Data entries
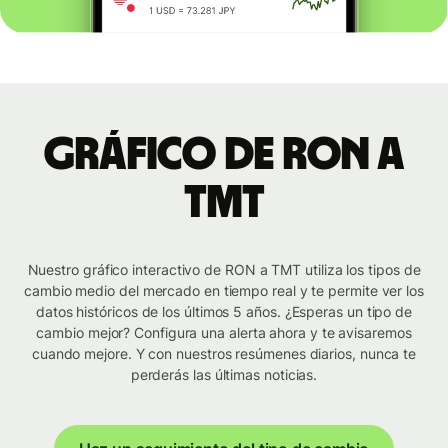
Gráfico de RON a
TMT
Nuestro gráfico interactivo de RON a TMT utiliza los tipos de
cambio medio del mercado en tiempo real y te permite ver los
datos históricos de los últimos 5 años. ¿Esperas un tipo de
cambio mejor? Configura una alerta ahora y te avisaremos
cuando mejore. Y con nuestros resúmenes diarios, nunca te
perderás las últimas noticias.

==

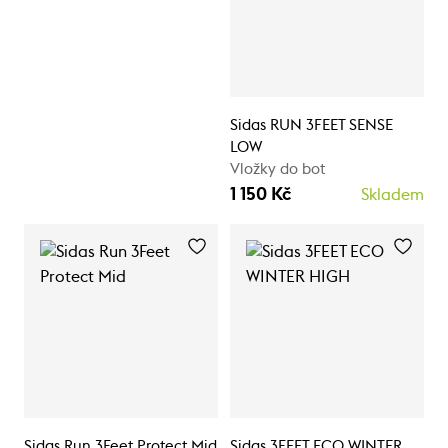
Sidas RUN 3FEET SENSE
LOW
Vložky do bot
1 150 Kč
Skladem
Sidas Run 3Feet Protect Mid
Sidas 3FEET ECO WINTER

--

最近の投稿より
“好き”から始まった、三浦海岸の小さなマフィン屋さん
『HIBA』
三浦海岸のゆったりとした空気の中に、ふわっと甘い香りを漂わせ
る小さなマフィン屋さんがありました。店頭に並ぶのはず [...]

### What is expected
Above are the records; print exactly the lines from the line with "Gráfico de RON a" to the line with "perderás las últimas noticias.", including both, and nothing else.

### Problem solution
Gráfico de RON a
TMT
Nuestro gráfico interactivo de RON a TMT utiliza los tipos de
cambio medio del mercado en tiempo real y te permite ver los
datos históricos de los últimos 5 años. ¿Esperas un tipo de
cambio mejor? Configura una alerta ahora y te avisaremos
cuando mejore. Y con nuestros resúmenes diarios, nunca te
perderás las últimas noticias.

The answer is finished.